Definition of signal and background objects in single/randomized classification

Signal and background objects may be defined by using at least one pair of variables, either userCuts_sig and userCuts_bck or inpFiles_sig and inpFiles_bck. Alternatively, it is also possible to use three of the latter or all four in tandem. For example:

  • Using existing parameters from the input files (e.g., the variable type) to define logical expressions, such as

    glob.annz["userCuts_sig"] = "type == 3" # all objects which pass this condition are signal objects
    glob.annz["userCuts_bck"] = "type == 6" # all objects which pass this condition are background objects
  • Using an entire input file for signal or for background objects, as e.g.,

    glob.annz["inpFiles_sig"] = "sgCatalogue_galaxy_0.txt;sgCatalogue_galaxy_1.txt" # all objects from these files are signal objects
    glob.annz["inpFiles_bck"] = "sgCatalogue_star_0.txt" # all objects from this file are background objects
  • A combination of variables - input file selection together with additional cuts, as e.g.,

    # all objects from this file which pass this cut are signal objects
    glob.annz["inpFiles_sig"] = "sgCatalogue_galaxy_0.txt"
    glob.annz["userCuts_sig"] = "mE2_r < 0.5"
    
    # all objects from this file are background objects
    glob.annz["inpFiles_bck"] = "sgCatalogue_star_0.txt"

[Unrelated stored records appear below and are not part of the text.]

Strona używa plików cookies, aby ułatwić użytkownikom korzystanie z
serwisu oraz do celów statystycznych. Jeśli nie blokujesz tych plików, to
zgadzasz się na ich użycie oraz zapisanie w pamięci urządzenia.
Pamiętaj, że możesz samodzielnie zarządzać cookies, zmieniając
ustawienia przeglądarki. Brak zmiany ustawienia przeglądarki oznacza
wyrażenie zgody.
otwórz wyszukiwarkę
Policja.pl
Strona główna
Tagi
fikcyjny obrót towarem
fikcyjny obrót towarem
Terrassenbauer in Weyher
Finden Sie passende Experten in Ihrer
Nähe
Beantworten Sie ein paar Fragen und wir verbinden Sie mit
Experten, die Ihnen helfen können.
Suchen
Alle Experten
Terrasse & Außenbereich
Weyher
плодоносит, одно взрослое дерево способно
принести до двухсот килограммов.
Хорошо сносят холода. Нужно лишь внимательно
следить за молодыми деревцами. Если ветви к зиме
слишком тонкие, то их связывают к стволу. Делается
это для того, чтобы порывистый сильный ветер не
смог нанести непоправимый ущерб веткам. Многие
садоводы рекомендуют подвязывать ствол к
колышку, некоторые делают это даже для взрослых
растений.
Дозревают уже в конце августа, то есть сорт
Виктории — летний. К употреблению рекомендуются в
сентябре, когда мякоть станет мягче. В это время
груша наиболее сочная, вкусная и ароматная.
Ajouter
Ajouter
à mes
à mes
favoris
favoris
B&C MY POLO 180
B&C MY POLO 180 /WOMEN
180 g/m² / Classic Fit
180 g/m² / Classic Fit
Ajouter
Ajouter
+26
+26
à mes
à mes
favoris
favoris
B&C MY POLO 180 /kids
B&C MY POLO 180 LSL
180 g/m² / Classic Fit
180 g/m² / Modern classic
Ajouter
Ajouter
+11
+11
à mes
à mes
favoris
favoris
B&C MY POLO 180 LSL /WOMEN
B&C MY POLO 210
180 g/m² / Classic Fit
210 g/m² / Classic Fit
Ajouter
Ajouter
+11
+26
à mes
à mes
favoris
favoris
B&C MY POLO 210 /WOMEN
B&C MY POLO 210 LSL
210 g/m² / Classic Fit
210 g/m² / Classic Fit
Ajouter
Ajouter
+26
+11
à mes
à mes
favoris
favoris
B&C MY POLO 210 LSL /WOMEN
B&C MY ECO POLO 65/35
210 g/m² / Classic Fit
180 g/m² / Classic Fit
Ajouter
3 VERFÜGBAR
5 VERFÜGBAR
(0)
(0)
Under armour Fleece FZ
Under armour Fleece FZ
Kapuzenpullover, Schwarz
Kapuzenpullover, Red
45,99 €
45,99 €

Bias correction for regression

There are two bias correction options for regression, one for MLMs (applied during the training stage) and one for PDFs (applied during the optimization/verification phase). The former may be used for single/randomized regression, and the latter for single/randomized regression and for binned classification. The MLM correction may be turned on/off by setting glob.annz["doBiasCorMLM"], while the PDF correction my be used with glob.annz["doBiasCorPDF"]. An example for the relevant job options is given in scripts/annz_rndReg_advanced.py.

MLM bias correction

Following training of the nominal MLM, a second one is trained, the bias-MLM. For the following, let's assume we train a single MLM, using python scripts/annz_singleReg_quick.py --singleRegression --train or using python scripts/annz_rndReg_quick.py --randomRegression --train --trainIndex=0. The output of this is a regression estimator, designated ANNZ_0.

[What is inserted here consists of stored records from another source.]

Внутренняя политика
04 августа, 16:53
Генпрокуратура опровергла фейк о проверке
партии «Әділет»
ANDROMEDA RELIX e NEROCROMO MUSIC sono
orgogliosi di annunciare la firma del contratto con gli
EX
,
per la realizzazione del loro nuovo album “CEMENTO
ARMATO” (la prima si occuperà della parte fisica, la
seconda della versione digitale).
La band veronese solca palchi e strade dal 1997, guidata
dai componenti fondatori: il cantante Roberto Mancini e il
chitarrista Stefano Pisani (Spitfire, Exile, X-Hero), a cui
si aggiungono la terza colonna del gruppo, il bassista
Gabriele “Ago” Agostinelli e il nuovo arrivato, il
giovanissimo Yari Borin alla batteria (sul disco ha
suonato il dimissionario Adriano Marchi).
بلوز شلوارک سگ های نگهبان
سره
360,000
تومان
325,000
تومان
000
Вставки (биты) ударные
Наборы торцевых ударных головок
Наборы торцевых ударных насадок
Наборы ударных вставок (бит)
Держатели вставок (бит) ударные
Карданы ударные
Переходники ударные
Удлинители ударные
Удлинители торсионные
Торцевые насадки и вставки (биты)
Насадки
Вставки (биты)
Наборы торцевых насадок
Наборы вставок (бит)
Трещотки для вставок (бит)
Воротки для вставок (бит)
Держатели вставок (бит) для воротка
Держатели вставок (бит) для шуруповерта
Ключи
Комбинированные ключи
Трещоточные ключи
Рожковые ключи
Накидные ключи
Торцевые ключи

The settings of the bias-MLM are defined using the biasCorMLMopt parameter, which uses the same syntax as userMLMopts. The inputs for the bias-MLM are the same as for the nominal, where it is also possible to add the output of the nominal MLM as an input. For instance, if the nominal MLM is trained with glob.annz["inputVariables"] = "MAG_U;MAG_G;MAG_R", then the bias-MLM can be trained with either MAG_U;MAG_G;MAG_R or MAG_U;MAG_G;MAG_R;ANNZ_0 as inputs. The regression target of the bias-MLM is the difference between the target value and the regression estimator of the nominal MLM. For our example, the target of the nominal may be glob.annz["zTrg"] = "Z". In this case, the regression target for training for the bias-MLM would be (ANNZ_0 - Z).

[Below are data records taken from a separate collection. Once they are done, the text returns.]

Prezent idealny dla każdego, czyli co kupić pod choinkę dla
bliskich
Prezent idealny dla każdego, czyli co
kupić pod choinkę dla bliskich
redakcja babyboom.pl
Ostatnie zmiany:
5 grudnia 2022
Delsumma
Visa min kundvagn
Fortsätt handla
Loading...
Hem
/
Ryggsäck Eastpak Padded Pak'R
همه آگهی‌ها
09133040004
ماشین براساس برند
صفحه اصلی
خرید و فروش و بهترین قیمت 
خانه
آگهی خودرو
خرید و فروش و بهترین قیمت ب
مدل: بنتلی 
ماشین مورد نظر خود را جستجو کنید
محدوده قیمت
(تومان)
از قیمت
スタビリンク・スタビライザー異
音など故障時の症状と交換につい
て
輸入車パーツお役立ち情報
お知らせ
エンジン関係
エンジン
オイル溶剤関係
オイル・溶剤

The bias correction is used by evaluating for each object the difference between the nominal MLM estimator, and the estimator of the bias correction MLM. That is, for each object we will have de-biased estimator := MLM(nominal) - MLM(bias). This is applied internally in the code. The user therefore only gets the de-biased estimator as an output - this output replaces the nominal MLM solution, and has the same designation. For our example, the designation ANNZ_0 for the output of the regression will therefore refer to the de-biased estimator.

The MLM bias correction must be enabled during training. If using randomized regression, it is possible to use it for only a subset of the trained MLMs, by changing the value of glob.annz["doBiasCorMLM"] in the training loop. One should use simple MLM structures to avoid slowing down training and evaluation. For instance: glob.annz["biasCorMLMopt"] = "ANNZ_MLM=BDT:NTrees=50" or glob.annz["biasCorMLMopt"] = "ANNZ_MLM=ANN::HiddenLayers=N,N+5:VarTransform=N,P:TrainingMethod=BFGS:NCycles=500:UseRegulator=True" are reasonable baseline choices, which will not result in significant overhead - BDTs are recommended, as they are usually faster to train.

Following derivation of the bias-MLM, a simple Kolmogorov-Smirnov test is performed, comparing the performance of the nominal MLM with the de-biased MLM. If the bias correction procedure resulted in degraded performance, it is rejected; the nominal MLM is then used as the estimator instead.

PDF bias correction

The bias correction for PDFs may be chained after the MLM bias correction, or just used on it's own. The PDF correction is computed as part of the optimization/verification phase, and does not need to be defined during training.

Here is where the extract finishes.